Cheap talk. An ad for multimedia cell phones, shows connections to the net, email, text messages, digital TV, asking "Where are the boundaries?" 10 billion global messages are sent each month.The usefulness of the technology is equal to the square of the number of users. Global goal: Stevan Harnad wants literature freed online for everyone, everywhere, for ever. No boundaries, no repression, pure and total availability. This is celebrated as an achievement! As Virilio says, we have changed our relation to space and time. Instantaneity, no delay. The contraction of the world, the constriction of the world. With email decoding technologies able to intercept and read any message sent from anywhere to anyone, the subject has indeed become transparent. All the shadows have gone. 

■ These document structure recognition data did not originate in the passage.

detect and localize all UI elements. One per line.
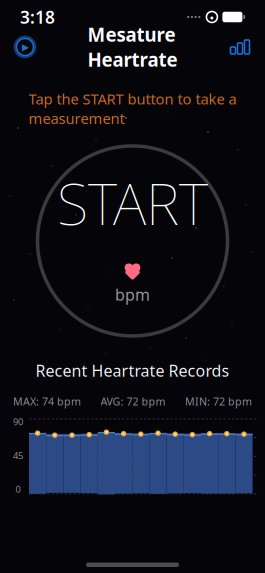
staticText: 90 xyxy=(13,415,23,428)
staticText: START xyxy=(57,165,208,241)
button[interactable]: Statistics xyxy=(223,32,257,62)
staticText: 45 xyxy=(13,449,23,462)
staticText: Tap the START button to take a measureme… xyxy=(28,89,236,128)
button[interactable]: START xyxy=(32,141,232,341)
staticText: MAX: 74 bpm xyxy=(13,394,81,408)
staticText: 3:18 xyxy=(20,6,55,28)
staticText: Recent Heartrate Records xyxy=(36,360,230,381)
staticText: AVG: 72 bpm xyxy=(100,394,166,408)
staticText: Mesature Heartrate xyxy=(88,22,178,72)
button[interactable]: Start timer xyxy=(8,32,42,62)
staticText: ▶ xyxy=(22,42,29,52)
staticText: 0 xyxy=(16,483,20,495)
staticText: MIN: 72 bpm xyxy=(185,394,252,408)
staticText: bpm xyxy=(115,284,150,305)
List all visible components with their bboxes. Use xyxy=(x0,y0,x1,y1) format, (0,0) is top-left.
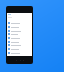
button[interactable] xyxy=(7,47,32,51)
button[interactable] xyxy=(7,21,32,25)
button[interactable] xyxy=(7,51,32,55)
button[interactable] xyxy=(7,32,32,36)
button[interactable] xyxy=(7,40,32,44)
button[interactable] xyxy=(7,25,32,29)
button[interactable] xyxy=(7,29,32,33)
button[interactable] xyxy=(7,43,32,47)
button[interactable] xyxy=(7,36,32,40)
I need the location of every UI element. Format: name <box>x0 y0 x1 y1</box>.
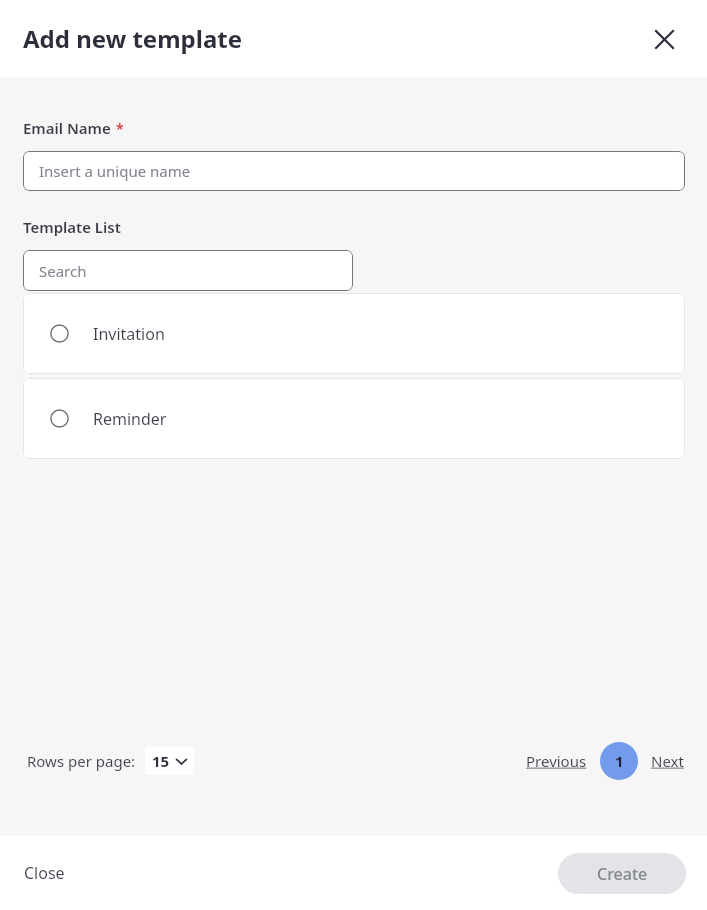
staticText: 15 <box>152 751 170 771</box>
button[interactable]: 1 <box>600 742 638 780</box>
button[interactable]: Next <box>651 751 684 771</box>
staticText: Rows per page: <box>27 751 136 771</box>
staticText: Template List <box>23 217 121 237</box>
staticText: Insert a unique name <box>39 161 191 181</box>
button[interactable]: Previous <box>526 751 587 771</box>
button[interactable]: Close <box>13 853 76 893</box>
staticText: Previous <box>526 751 587 771</box>
staticText: Invitation <box>93 323 165 345</box>
staticText: Add new template <box>23 22 242 55</box>
button[interactable]: Invitation <box>23 293 685 374</box>
staticText: Reminder <box>93 408 167 430</box>
staticText: Search <box>39 261 87 281</box>
staticText: * <box>116 119 124 138</box>
staticText: Create <box>597 863 648 885</box>
staticText: 1 <box>615 751 624 771</box>
button[interactable]: Create <box>558 853 686 894</box>
button[interactable]: Search <box>23 250 353 291</box>
button[interactable]: Insert a unique name <box>23 151 685 191</box>
button[interactable]: 15 <box>145 747 194 775</box>
staticText: Close <box>24 862 65 884</box>
button[interactable]: Close dialog <box>647 22 681 56</box>
button[interactable]: Reminder <box>23 378 685 459</box>
staticText: Email Name <box>23 118 111 138</box>
staticText: Next <box>651 751 684 771</box>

Silent areas of the brain are areas that have no known function. If damaged by stroke for instance, they do not inhibit any observable function. Similarly, silent genes exhibit no perceptible genotype when deleted from the total genome. And so to whole groups of people, who are no particular loss when downsized from a company or cleansed from a region. 

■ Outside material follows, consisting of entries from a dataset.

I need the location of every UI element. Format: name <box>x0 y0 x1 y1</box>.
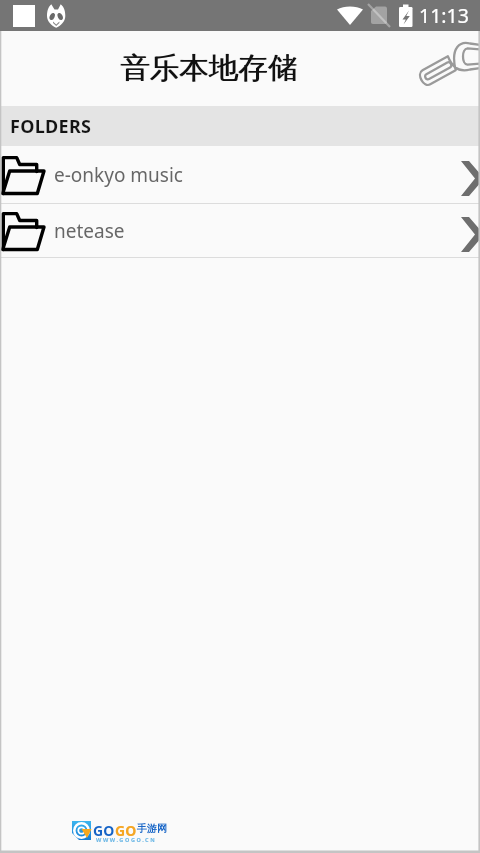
button[interactable]: e-onkyo music <box>0 146 480 203</box>
staticText: 音乐本地存储 <box>120 50 297 87</box>
staticText: 音乐本地存储 <box>121 50 298 87</box>
staticText: WWW.GOGO.CN <box>96 836 157 843</box>
staticText: 手游网 <box>137 822 167 835</box>
staticText: FOLDERS <box>10 114 92 139</box>
staticText: netease <box>54 218 125 244</box>
staticText: 11:13 <box>419 2 469 29</box>
staticText: GO <box>115 821 137 840</box>
staticText: e-onkyo music <box>54 162 183 188</box>
button[interactable]: netease <box>0 204 480 257</box>
button[interactable]: Settings <box>416 40 480 104</box>
staticText: GO <box>93 821 115 840</box>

ALife: 'The current scientific view of living things is that they are machines whose components are biomolecules' (Brooks, R.[2001] In Nature, 409:410). Here, the author bemoans the fact that AI and ALife have not lived up to earlier expectations, in that they cannot match the complexities of even the simplest forms of life. The hope is that some new property of life might be discovered, which could then be factored into the artificial systems to make them more realistic. Confusion abounds, because the biological definition of life is a description of dead life. It is nothing more or less than an abstraction from the real thing. Let us suggest for a moment that some "new stuff" is discovered in the future. This new factor will still be an abstraction from the real, albeit a better approximation, but always an approximation none the less. So the life described by biologists is also a simulation, which has nothing of life about it. We now have three simulations: biological so-called "real" life, Alife and AI. All three are simulations representing, standing in for, real life as it is in its ultimately unrepresentable realness. As soon as life is pressed into a "system" of thought and symbolisation (such as biology), however sophisticated, life itself is left outside. Life itself in this animated or vital sense cannot be represented without being lost. We will all the time approach better and better simulations, but this is what they will remain, intelligent copies of the real thing, essential mechanistic and dead. Life itself escapes the "mastery" of science, however holistic and inclusive science may see itself as being. 

Another possibility is that real life may approach its own simulation. In fact, this may have already happened as the world becomes more and more virtual, and the computer generated life forms aspire to be real. Slowly but surely, the "real" of real life becomes so much residue, or an unnecessary encumbrance. This is already underscored by the belief of the Alifers that they will be able to produce intelligent forms once the "new property" of biological systems has been discovered and factored in. Then we will see a virtual explosion in new artificial life forms to replace decisively their "real" unintelligent counterparts.